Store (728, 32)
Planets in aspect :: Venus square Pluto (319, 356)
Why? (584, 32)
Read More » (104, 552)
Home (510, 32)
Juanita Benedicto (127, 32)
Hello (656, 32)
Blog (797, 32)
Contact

...

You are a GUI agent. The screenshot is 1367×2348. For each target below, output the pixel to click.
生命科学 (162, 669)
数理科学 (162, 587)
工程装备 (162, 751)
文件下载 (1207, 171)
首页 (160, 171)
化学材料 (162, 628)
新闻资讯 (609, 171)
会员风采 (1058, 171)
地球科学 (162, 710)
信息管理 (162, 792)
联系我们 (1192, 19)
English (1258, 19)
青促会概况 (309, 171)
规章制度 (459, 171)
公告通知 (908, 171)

==

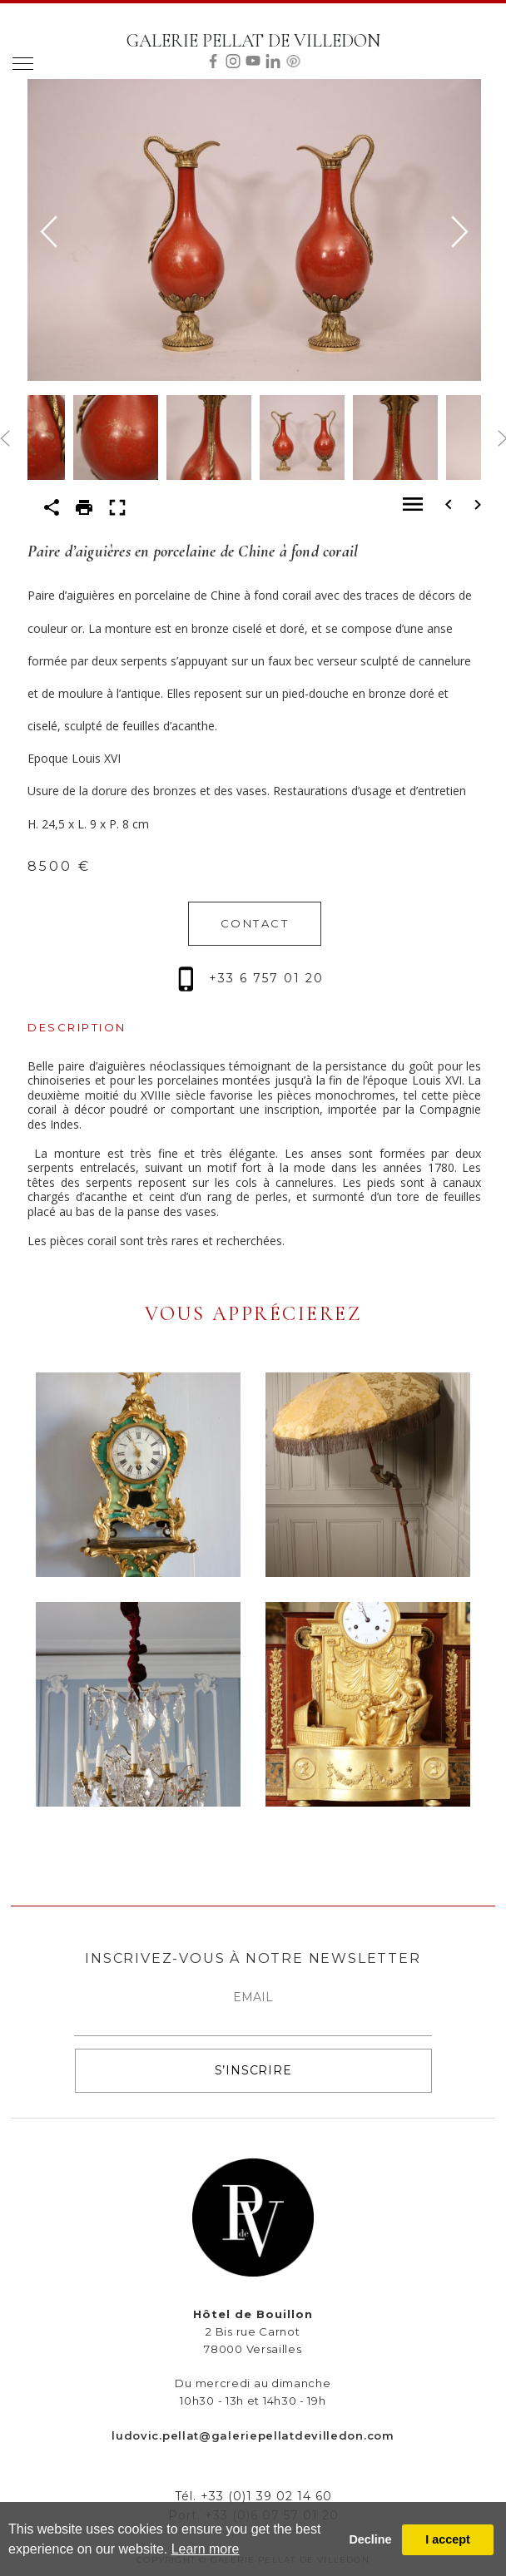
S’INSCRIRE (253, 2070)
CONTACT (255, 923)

- What the task requires
Look above for the line containing "生命科学 (162, 669)". Output from there through the line containing "公告通知 (908, 171)", exactly and inclusively.

- Task result
生命科学 (162, 669)
数理科学 (162, 587)
工程装备 (162, 751)
文件下载 (1207, 171)
首页 (160, 171)
化学材料 (162, 628)
新闻资讯 (609, 171)
会员风采 (1058, 171)
地球科学 (162, 710)
信息管理 (162, 792)
联系我们 (1192, 19)
English (1258, 19)
青促会概况 (309, 171)
规章制度 (459, 171)
公告通知 (908, 171)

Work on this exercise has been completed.